Former President Robert Kocharian decried “the most disgraceful criminal case” in Armenia’s history on Thursday as a district court in Yerevan resumed his and three other former officials’ trial suspended four months ago.
Kocharian, his former chief of staff Armen Gevorgian and retired army Generals Seyran Ohanian and Yuri Khachaturov are facing charges mostly stemming from the 2008 post-election violence in Yerevan. They all deny the accusations.
The judge who began the trial on May 13, Davit Grigorian, was suspended in July after being charged with forgery. The high-profile case was then assigned to another judge, Anna Danibekian.
Kocharian’s lawyers and supporters denounced Grigorian’s prosecution as government retribution for his May 18 decision to free the ex-president from jail. The embattled judge also put the trial on hold, questioning the legality of the coup charges leveled against the man who ruled Armenia from 1998-2008.
Grigorian’s decisions angered political allies of Prime Minister Nikol Pashinian. They as well as prosecutors deny, however, any connection between those decisions and the criminal case against the judge.
The trial resumed with Kocharian’s lawyers petitioning Danibekian to free their client and end his prosecution.

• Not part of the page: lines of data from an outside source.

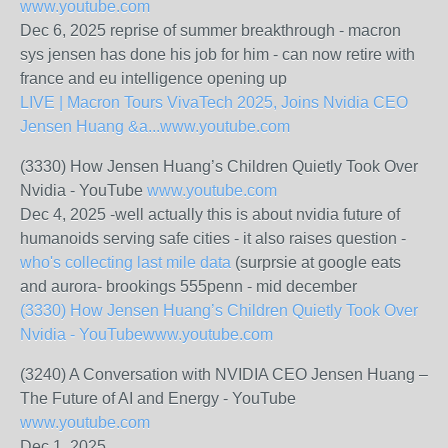
www.youtube.com
Dec 6, 2025 reprise of summer breakthrough - macron
sys jensen has done his job for him - can now retire with
france and eu intelligence opening up
LIVE | Macron Tours VivaTech 2025, Joins Nvidia CEO
Jensen Huang &a...
www.youtube.com
(3330) How Jensen Huang’s Children Quietly Took Over
Nvidia - YouTube
www.youtube.com
Dec 4, 2025 -well actually this is about nvidia future of
humanoids serving safe cities - it also raises question -
who's collecting last mile data
(surprsie at google eats
and aurora- brookings 555penn - mid december
(3330) How Jensen Huang’s Children Quietly Took Over
Nvidia - YouTube
www.youtube.com
(3240) A Conversation with NVIDIA CEO Jensen Huang –
The Future of AI and Energy - YouTube
www.youtube.com
Dec 1, 2025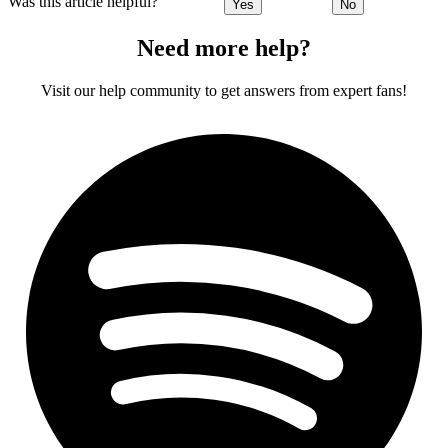
Was this article helpful?
Yes
No
Need more help?
Visit our help community to get answers from expert fans!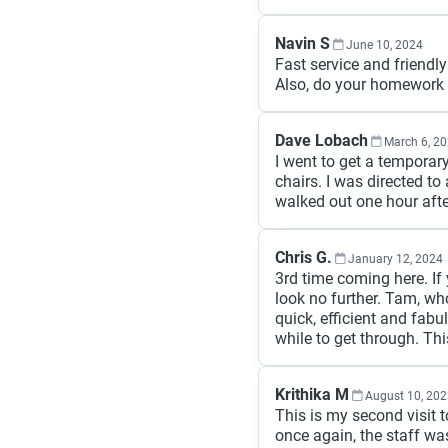
Navin S
June 10, 2024
Fast service and friendly
Also, do your homework 
Dave Lobach
March 6, 2
I went to get a temporar
chairs. I was directed to
walked out one hour afte
Chris G.
January 12, 2024
3rd time coming here. If 
look no further. Tam, w
quick, efficient and fab
while to get through. T
Krithika M
August 10, 20
This is my second visit t
once again, the staff wa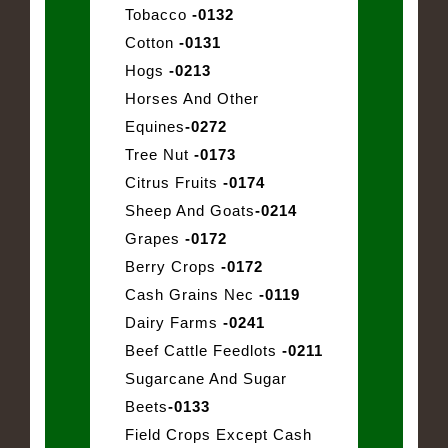
Tobacco
-0132
Cotton
-0131
Hogs
-0213
Horses And Other
Equines
-0272
Tree Nut
-0173
Citrus Fruits
-0174
Sheep And Goats
-0214
Grapes
-0172
Berry Crops
-0172
Cash Grains Nec
-0119
Dairy Farms
-0241
Beef Cattle Feedlots
-0211
Sugarcane And Sugar
Beets
-0133
Field Crops Except Cash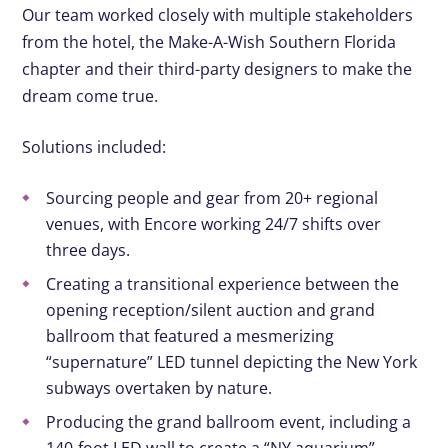
Our team worked closely with multiple stakeholders
from the hotel, the Make-A-Wish Southern Florida
chapter and their third-party designers to make the
dream come true.
Solutions included:
Sourcing
people and gear from 20+ regional
venues, with Encore working 24/7 shifts over
three days.
Creating
a transitional experience between the
opening reception/silent auction and grand
ballroom that featured a mesmerizing
“supernature” LED tunnel depicting the New York
subways overtaken by nature.
Producing
the grand ballroom event, including a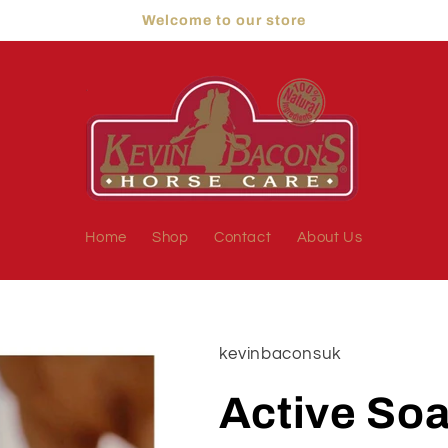
Welcome to our store
Home
Shop
Contact
About Us
kevinbaconsuk
Active So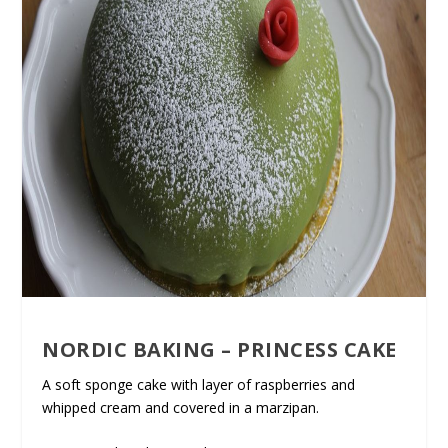
NORDIC BAKING – PRINCESS CAKE
A soft sponge cake with layer of raspberries and
whipped cream and covered in a marzipan.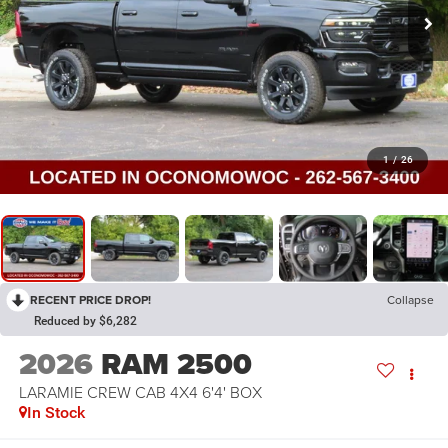
1
/
26
RECENT PRICE DROP!
Collapse
Reduced by $6,282
2026
RAM 2500
LARAMIE CREW CAB 4X4 6'4' BOX
In Stock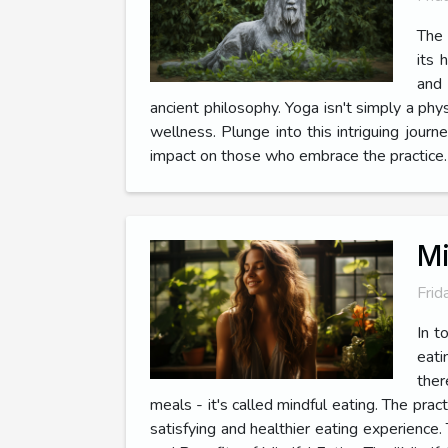
The 
its 
and 
ancient philosophy. Yoga isn't simply a phys
wellness. Plunge into this intriguing journ
impact on those who embrace the practice. 
Mi
Frid
In t
eati
ther
meals - it's called mindful eating. The prac
satisfying and healthier eating experience.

They pointed to the Constitutional Court’s September 4 decision to partly accept an appeal filed by them.
The defense lawyers had challenged the legality of two articles of the Armenian Code of Procedural Justice invoked by investigators. The Constitutional Court ruled that one of those articles is unconstitutional because it does not take account of current and former senior Armenian officials’ immunity from prosecution guaranteed by the Armenian constitution.
The trial prosecutors insisted on Thursday that the high court did not declare the criminal case against Kocharian null and void. They stood by the official line that legal immunity does not apply to his alleged crimes.
Judge Danibekian said she will announce her decision on the Kocharian lawyers’ demands on September 17.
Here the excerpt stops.